▶ [Collected data]
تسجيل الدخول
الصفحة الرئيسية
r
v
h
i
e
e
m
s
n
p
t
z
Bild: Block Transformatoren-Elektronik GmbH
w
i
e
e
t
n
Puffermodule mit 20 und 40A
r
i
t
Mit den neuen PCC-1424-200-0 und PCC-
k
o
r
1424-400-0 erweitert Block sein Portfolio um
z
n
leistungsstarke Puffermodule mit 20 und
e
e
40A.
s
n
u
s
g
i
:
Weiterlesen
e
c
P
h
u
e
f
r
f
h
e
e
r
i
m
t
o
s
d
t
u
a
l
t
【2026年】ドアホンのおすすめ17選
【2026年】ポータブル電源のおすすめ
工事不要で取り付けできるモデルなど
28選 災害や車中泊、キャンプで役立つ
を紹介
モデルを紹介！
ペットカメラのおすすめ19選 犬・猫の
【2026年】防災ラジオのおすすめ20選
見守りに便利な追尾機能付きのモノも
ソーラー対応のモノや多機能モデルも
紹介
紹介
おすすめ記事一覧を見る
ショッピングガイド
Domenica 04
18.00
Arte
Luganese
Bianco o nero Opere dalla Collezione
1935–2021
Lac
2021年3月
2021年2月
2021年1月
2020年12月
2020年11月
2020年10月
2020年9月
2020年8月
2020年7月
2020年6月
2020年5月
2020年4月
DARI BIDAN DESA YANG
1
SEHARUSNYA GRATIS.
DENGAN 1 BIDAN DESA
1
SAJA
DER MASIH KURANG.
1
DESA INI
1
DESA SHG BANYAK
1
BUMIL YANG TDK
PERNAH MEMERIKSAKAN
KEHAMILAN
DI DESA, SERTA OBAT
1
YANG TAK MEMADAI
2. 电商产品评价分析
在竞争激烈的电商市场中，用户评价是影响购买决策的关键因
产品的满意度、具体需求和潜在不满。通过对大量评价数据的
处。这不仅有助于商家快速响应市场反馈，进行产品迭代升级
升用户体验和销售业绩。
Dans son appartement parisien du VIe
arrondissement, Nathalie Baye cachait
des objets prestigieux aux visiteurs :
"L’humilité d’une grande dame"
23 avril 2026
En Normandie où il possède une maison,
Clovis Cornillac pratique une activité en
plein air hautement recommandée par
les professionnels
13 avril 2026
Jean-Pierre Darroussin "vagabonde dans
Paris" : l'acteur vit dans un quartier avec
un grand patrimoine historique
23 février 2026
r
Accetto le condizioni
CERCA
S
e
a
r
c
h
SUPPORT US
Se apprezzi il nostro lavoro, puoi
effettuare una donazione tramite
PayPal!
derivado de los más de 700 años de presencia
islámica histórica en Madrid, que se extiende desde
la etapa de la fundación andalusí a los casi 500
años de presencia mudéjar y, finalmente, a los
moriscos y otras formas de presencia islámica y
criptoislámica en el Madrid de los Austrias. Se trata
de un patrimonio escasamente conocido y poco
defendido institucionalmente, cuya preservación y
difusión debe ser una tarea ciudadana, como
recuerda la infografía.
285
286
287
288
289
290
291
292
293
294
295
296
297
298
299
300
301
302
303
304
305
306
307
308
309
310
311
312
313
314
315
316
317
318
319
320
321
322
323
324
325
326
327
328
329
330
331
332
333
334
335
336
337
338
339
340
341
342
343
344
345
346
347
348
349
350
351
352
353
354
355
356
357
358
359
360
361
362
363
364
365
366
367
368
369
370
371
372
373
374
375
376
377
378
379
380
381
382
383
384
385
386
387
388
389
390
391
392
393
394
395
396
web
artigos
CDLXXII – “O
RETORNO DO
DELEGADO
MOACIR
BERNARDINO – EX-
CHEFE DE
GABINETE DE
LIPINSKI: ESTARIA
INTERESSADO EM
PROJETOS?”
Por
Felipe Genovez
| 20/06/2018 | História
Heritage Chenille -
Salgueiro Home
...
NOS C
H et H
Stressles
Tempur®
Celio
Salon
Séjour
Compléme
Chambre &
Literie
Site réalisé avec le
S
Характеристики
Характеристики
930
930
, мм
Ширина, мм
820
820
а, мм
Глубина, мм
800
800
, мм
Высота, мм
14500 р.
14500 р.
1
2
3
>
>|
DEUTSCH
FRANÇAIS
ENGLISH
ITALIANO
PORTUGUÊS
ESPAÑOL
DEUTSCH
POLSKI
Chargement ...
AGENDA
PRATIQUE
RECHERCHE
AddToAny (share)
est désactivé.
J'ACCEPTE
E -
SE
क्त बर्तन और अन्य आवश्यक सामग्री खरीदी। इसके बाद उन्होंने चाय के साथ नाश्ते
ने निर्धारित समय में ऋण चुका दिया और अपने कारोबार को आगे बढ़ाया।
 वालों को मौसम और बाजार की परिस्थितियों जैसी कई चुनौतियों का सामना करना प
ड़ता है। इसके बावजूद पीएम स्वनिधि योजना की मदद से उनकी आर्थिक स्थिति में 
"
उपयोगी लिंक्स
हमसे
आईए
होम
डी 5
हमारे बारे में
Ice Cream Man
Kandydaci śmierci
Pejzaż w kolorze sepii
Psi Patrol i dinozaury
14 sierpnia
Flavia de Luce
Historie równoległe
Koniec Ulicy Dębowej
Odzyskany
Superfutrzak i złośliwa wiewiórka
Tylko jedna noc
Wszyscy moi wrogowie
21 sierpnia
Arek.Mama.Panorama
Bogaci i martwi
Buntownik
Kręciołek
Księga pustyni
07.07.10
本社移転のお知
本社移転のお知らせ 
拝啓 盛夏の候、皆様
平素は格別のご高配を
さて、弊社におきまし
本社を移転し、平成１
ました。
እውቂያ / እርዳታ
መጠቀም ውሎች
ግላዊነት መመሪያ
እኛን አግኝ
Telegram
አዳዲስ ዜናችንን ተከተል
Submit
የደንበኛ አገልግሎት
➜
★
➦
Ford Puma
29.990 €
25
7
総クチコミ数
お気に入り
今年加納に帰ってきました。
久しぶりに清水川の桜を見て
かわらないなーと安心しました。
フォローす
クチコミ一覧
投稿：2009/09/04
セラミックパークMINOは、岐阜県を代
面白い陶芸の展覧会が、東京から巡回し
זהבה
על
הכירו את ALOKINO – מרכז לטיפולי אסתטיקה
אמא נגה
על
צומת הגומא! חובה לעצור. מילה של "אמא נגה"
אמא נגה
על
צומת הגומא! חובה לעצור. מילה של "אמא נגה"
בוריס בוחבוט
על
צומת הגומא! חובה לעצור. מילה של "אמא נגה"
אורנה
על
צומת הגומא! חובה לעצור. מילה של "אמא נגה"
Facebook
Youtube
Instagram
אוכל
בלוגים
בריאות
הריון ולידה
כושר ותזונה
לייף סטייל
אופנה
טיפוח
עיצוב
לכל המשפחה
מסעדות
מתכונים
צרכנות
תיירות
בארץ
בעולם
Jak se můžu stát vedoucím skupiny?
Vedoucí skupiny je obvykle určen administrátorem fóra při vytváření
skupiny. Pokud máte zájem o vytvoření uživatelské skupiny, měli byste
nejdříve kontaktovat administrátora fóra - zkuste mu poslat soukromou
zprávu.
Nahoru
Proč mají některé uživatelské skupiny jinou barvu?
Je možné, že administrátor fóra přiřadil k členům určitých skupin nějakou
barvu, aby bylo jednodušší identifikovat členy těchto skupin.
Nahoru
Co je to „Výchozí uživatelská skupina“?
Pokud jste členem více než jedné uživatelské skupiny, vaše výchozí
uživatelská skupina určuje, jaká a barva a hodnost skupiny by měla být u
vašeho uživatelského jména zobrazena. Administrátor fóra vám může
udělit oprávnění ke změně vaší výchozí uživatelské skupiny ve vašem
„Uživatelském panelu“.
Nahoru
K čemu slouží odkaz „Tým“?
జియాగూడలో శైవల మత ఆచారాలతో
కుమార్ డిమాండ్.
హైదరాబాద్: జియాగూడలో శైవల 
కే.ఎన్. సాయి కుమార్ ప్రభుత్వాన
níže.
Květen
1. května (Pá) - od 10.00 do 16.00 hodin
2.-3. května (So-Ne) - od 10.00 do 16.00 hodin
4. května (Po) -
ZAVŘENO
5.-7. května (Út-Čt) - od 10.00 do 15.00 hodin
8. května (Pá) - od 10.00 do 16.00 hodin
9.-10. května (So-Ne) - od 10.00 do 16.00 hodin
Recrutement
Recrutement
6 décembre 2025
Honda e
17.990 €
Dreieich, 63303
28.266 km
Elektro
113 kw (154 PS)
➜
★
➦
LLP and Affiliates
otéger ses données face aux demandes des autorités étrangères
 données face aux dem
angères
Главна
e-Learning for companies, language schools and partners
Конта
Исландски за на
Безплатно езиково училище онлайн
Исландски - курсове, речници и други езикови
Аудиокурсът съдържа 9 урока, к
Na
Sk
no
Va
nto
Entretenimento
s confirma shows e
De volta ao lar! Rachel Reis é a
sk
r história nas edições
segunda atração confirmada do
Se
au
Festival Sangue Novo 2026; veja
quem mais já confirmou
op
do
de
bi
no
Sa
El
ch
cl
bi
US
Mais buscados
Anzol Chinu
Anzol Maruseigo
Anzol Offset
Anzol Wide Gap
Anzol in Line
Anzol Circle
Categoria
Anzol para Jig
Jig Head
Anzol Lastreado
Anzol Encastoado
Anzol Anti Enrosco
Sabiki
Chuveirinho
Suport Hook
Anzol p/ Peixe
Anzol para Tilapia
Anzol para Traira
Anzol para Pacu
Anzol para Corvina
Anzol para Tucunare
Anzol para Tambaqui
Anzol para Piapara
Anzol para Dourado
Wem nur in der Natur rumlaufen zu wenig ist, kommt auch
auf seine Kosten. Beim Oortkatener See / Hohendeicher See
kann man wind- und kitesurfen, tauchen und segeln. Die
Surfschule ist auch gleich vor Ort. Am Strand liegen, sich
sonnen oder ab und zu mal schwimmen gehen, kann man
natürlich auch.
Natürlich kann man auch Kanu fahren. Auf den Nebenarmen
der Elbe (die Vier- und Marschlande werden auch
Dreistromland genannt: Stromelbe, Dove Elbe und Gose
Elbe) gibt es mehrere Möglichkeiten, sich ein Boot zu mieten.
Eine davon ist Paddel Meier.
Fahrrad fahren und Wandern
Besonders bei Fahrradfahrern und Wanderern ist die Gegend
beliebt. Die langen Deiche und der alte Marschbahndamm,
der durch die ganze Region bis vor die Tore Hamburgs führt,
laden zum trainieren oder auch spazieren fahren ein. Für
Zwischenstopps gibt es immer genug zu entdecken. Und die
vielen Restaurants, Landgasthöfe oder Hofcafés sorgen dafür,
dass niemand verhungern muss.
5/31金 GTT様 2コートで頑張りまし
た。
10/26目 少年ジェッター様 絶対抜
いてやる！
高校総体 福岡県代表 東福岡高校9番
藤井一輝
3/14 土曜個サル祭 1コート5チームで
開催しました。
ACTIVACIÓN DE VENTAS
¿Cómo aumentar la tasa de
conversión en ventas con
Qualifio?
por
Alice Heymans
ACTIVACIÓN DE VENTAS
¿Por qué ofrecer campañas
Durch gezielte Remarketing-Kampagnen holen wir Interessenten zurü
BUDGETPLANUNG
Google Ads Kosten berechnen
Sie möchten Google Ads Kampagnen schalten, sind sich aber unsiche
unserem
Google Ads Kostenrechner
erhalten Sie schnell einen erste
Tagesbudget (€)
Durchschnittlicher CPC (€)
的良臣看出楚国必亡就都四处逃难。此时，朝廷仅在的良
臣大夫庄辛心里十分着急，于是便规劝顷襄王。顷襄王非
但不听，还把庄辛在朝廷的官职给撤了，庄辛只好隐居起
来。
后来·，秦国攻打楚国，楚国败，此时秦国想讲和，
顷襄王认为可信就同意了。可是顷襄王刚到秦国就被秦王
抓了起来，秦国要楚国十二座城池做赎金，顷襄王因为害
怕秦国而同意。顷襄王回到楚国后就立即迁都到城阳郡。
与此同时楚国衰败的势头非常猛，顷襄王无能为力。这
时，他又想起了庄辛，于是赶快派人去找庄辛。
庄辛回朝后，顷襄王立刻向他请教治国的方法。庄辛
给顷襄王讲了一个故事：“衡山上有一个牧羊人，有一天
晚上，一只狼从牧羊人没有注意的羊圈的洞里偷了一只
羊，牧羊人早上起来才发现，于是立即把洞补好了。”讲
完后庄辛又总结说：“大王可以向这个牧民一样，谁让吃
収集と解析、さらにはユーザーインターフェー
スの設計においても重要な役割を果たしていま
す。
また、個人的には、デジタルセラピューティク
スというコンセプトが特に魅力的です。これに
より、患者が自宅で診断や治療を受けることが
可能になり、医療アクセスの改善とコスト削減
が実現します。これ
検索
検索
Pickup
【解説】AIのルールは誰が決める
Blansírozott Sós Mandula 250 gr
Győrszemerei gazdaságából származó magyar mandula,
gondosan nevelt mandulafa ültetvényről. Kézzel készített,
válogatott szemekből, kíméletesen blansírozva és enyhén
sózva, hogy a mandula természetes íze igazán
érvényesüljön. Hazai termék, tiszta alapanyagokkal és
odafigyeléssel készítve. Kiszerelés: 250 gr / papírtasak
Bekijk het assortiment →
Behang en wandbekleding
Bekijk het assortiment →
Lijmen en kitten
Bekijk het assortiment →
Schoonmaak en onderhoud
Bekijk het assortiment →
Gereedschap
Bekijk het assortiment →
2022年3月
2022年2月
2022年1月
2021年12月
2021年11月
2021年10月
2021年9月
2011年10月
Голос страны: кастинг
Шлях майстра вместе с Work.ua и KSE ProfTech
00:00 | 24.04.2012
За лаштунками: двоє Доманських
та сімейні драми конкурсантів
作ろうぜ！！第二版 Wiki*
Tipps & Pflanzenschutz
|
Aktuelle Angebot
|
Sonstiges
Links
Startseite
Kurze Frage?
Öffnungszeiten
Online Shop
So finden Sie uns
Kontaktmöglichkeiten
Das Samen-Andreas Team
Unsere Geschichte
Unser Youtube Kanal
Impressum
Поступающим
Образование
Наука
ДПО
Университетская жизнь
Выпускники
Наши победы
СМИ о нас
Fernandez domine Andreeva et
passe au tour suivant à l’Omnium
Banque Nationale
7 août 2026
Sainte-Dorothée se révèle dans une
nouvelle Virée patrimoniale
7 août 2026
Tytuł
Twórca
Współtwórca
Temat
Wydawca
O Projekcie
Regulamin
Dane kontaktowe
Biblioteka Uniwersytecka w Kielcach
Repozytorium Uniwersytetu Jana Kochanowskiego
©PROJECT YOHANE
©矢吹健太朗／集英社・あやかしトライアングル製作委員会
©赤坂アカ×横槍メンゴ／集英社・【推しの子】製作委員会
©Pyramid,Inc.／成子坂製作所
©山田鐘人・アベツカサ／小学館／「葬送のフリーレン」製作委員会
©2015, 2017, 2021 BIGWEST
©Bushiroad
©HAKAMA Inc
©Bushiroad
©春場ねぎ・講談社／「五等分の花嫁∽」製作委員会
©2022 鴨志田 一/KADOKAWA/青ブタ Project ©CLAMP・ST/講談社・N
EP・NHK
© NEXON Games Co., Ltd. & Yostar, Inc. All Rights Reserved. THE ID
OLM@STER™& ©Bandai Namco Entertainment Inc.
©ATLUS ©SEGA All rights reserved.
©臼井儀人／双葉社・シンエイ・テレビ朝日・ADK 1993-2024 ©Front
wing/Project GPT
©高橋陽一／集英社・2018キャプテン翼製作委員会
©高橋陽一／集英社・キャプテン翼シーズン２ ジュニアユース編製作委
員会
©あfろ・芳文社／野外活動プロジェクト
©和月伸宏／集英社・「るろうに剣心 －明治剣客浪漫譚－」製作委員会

▶ [Task instructions]
Please transcribe only the lines in the records above running from the line that has "Site réalisé avec le" through the line that has "ने निर्धारित समय", both included, exactly as they appear.

▶ [Task answer]
Site réalisé avec le
S
Характеристики
Характеристики
930
930
, мм
Ширина, мм
820
820
а, мм
Глубина, мм
800
800
, мм
Высота, мм
14500 р.
14500 р.
1
2
3
>
>|
DEUTSCH
FRANÇAIS
ENGLISH
ITALIANO
PORTUGUÊS
ESPAÑOL
DEUTSCH
POLSKI
Chargement ...
AGENDA
PRATIQUE
RECHERCHE
AddToAny (share)
est désactivé.
J'ACCEPTE
E -
SE
क्त बर्तन और अन्य आवश्यक सामग्री खरीदी। इसके बाद उन्होंने चाय के साथ नाश्ते
ने निर्धारित समय में ऋण चुका दिया और अपने कारोबार को आगे बढ़ाया।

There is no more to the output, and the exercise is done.